What you have to do:
Every line from the one with "Algemene voorwaarden (250, 1287)" to the one with "Naar homepage (427, 371)", including those two, is to be copied exactly; all other lines of the entries below are left out.

Exercise input:
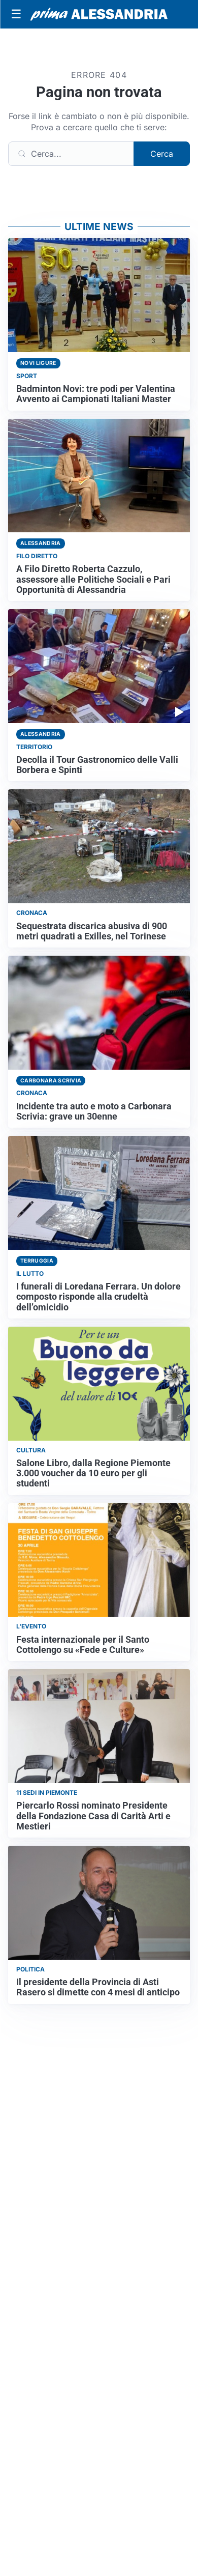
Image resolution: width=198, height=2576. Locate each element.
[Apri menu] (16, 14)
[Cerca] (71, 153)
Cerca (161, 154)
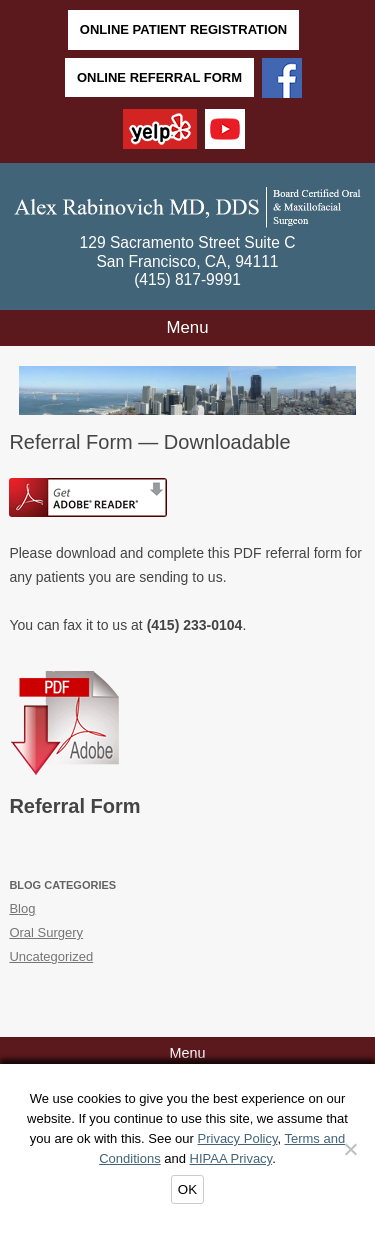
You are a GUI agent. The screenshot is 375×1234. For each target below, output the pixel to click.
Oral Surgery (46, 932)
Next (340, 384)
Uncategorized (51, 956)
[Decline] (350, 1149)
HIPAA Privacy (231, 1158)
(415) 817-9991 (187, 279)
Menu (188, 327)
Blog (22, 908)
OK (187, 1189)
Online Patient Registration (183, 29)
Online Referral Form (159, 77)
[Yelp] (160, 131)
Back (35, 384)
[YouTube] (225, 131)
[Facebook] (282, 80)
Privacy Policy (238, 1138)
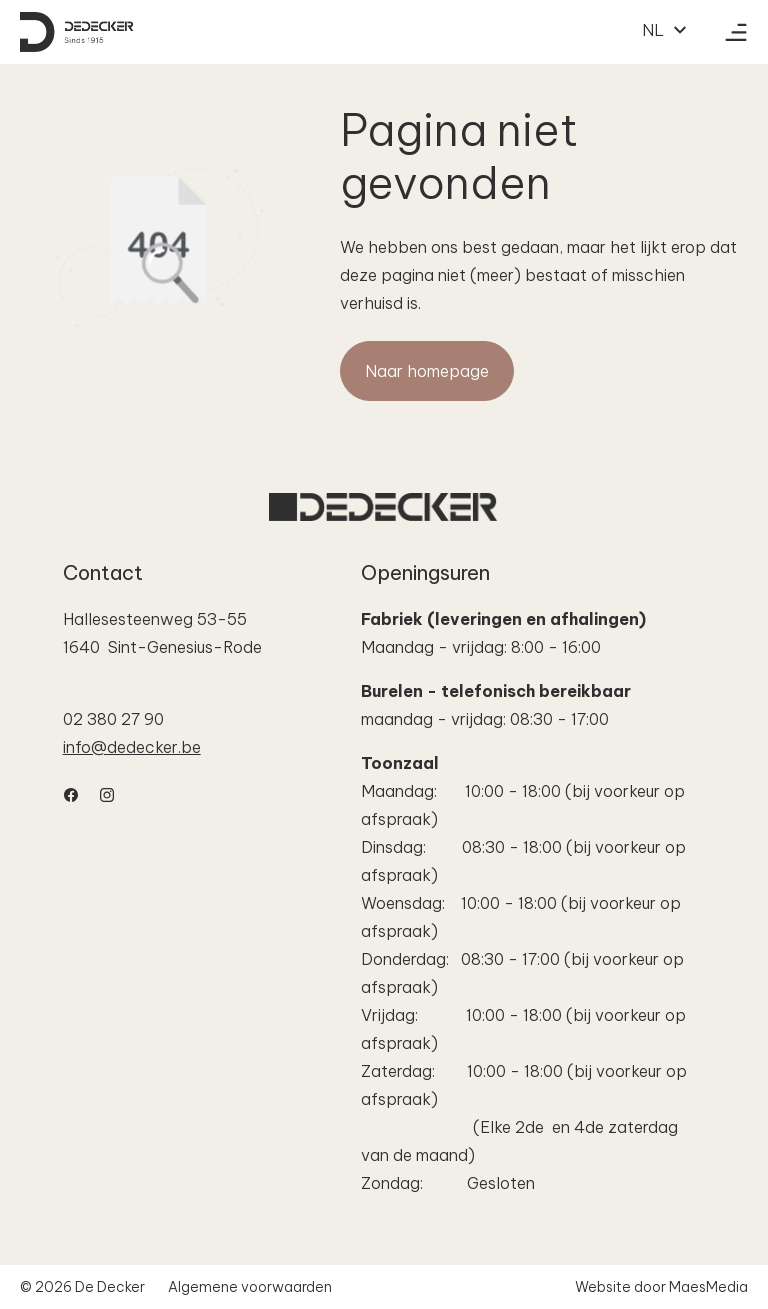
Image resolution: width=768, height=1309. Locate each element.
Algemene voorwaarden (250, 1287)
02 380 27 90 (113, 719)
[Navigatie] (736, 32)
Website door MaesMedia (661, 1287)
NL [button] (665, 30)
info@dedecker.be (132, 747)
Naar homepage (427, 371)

* * *

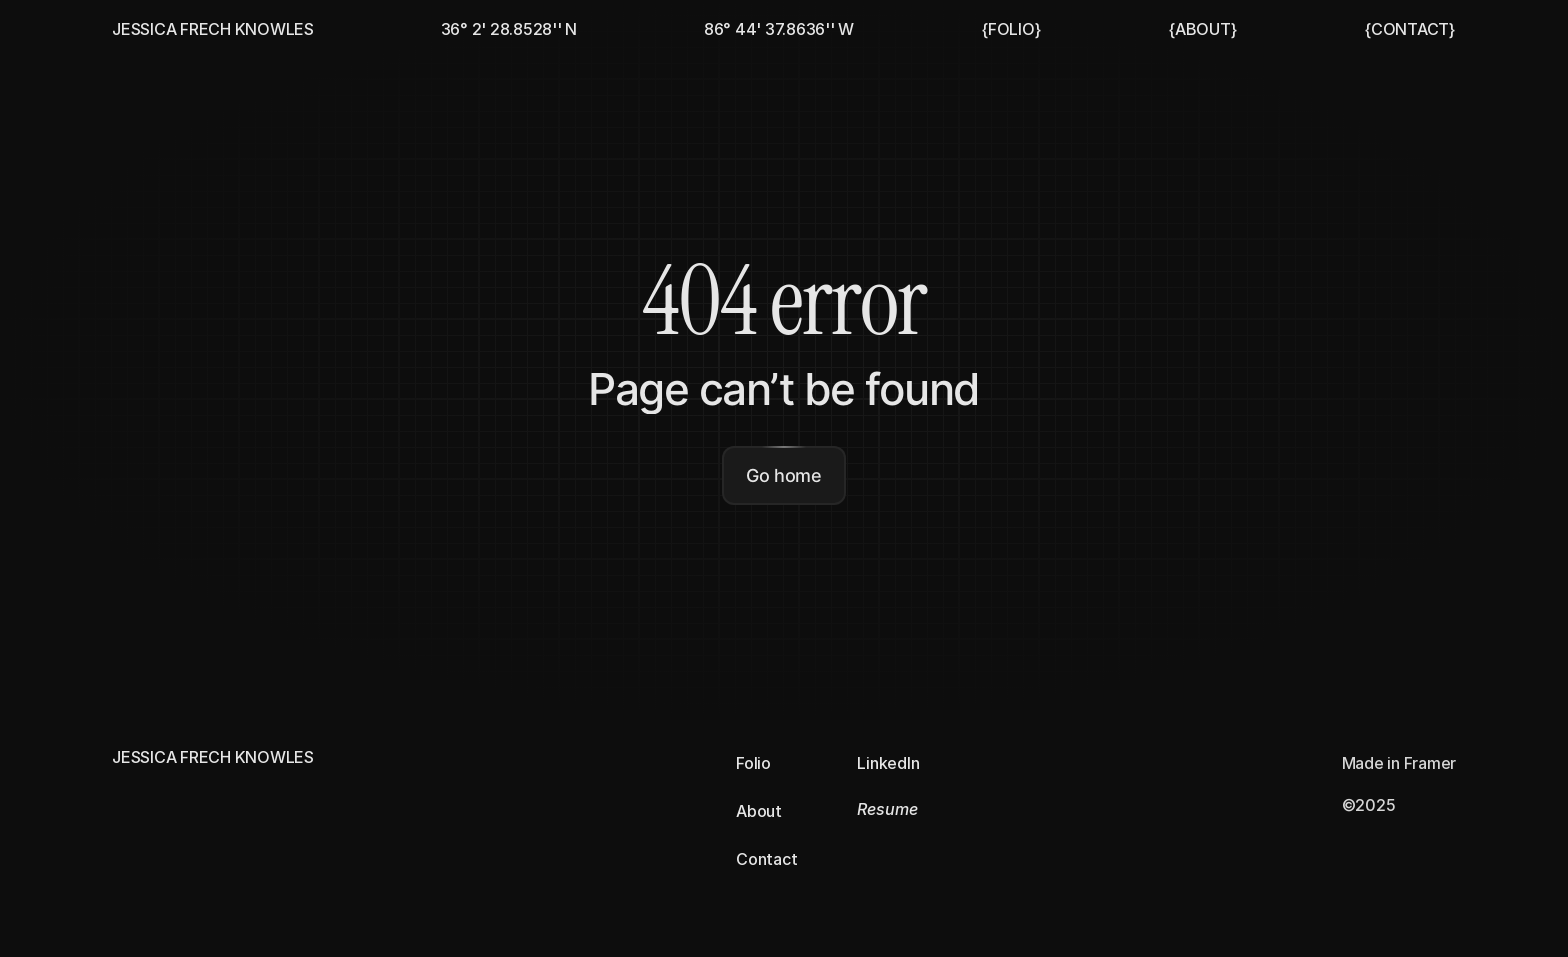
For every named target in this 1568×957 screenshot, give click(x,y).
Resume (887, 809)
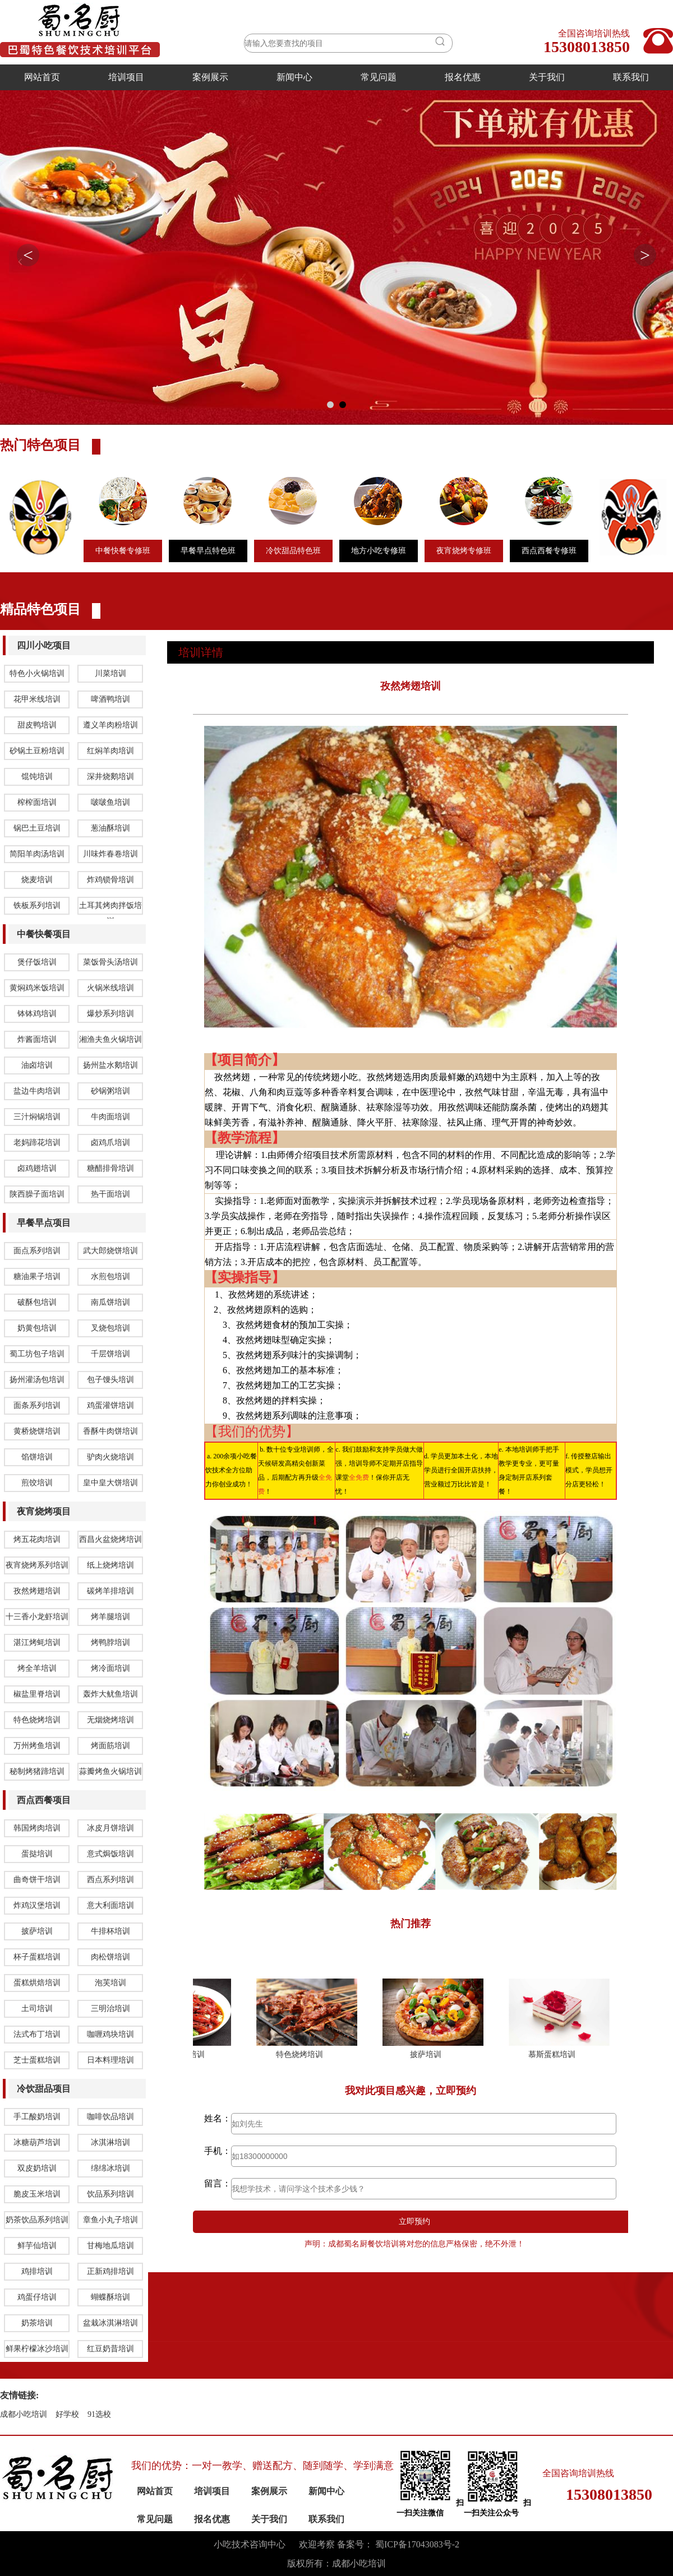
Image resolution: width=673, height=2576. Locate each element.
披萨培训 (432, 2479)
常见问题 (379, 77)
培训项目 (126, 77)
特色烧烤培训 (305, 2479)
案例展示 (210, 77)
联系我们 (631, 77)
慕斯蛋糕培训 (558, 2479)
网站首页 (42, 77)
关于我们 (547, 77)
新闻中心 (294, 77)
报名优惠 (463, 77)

Response:
Algemene voorwaarden (250, 1287)
02 380 27 90 (113, 719)
[Navigatie] (736, 32)
Website door MaesMedia (661, 1287)
NL [button] (665, 30)
info@dedecker.be (132, 747)
Naar homepage (427, 371)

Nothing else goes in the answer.